Task statement: Look through the material below and copy every line containing the word "Wunschzettel".

Source data:
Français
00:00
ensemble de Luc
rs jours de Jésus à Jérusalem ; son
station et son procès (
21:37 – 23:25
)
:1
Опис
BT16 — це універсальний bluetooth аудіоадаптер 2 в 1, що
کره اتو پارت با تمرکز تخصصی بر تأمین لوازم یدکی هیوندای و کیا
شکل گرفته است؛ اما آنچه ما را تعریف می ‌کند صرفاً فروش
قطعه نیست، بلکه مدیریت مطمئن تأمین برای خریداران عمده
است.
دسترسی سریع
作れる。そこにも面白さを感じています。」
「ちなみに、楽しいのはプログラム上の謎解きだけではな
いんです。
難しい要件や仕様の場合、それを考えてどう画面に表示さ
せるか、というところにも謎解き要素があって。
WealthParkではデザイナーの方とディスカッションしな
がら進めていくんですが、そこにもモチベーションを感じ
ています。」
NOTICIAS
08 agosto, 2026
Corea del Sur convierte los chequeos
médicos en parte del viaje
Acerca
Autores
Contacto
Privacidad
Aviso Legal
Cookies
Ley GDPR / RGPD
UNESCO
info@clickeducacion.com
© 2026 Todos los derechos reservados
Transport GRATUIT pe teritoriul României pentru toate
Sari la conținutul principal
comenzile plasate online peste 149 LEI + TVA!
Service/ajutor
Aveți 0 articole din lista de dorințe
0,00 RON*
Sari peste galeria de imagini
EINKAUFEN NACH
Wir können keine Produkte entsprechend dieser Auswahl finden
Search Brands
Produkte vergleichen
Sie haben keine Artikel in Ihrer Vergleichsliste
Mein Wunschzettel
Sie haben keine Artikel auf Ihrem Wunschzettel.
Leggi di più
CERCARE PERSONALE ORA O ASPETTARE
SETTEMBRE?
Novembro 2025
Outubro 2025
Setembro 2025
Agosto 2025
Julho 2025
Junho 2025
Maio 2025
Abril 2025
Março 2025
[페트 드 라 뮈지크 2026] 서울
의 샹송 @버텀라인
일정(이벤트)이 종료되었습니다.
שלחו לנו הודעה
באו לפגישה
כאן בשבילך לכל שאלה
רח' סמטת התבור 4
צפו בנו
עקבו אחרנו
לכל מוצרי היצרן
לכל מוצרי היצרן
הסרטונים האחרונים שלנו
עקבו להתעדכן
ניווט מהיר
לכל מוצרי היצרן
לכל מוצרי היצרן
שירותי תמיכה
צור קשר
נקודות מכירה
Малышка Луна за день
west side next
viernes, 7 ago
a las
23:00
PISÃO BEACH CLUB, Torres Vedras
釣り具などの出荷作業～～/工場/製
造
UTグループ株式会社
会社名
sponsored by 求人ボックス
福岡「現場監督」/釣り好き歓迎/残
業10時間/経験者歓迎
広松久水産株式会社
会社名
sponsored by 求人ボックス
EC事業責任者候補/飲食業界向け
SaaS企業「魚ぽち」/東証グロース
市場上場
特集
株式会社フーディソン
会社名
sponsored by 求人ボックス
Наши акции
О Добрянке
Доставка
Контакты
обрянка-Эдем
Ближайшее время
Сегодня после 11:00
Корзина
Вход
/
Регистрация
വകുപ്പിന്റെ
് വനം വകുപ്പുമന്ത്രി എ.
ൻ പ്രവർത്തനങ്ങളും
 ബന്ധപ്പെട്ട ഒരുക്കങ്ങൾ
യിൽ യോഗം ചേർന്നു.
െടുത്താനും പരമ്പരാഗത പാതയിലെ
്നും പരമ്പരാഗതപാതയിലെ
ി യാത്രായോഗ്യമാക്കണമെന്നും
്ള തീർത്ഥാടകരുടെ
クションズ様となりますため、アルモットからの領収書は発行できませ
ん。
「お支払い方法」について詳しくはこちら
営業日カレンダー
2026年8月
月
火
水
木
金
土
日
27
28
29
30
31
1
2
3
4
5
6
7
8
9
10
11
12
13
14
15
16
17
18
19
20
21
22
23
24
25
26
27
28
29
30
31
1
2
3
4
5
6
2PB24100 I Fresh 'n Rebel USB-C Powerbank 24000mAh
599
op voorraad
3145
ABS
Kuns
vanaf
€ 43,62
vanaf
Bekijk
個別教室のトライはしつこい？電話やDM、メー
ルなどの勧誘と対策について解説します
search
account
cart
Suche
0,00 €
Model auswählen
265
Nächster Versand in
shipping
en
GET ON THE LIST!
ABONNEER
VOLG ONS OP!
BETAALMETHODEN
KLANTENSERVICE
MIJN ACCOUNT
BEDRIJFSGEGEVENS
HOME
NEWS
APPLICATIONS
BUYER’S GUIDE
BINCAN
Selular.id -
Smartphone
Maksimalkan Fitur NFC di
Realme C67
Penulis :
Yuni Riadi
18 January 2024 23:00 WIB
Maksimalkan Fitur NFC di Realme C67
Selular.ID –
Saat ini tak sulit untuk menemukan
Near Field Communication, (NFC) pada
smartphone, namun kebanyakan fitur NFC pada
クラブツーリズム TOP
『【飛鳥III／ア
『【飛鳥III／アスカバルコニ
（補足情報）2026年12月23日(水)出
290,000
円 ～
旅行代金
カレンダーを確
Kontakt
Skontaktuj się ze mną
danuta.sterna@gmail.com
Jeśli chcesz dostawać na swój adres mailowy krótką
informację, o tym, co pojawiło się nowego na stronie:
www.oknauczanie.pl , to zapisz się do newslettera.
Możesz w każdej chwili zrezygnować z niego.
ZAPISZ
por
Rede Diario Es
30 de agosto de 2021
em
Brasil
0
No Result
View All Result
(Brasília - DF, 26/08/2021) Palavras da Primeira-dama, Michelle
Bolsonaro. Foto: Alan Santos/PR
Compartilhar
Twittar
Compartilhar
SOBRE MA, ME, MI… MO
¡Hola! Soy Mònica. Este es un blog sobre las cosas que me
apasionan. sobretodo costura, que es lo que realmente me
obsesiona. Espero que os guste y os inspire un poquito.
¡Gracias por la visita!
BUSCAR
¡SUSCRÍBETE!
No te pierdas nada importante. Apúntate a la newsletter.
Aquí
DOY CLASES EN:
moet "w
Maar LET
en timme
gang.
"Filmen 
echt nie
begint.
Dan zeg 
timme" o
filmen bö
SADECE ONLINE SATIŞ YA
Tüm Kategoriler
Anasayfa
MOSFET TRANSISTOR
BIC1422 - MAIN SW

Written reply:
Mein Wunschzettel
Sie haben keine Artikel auf Ihrem Wunschzettel.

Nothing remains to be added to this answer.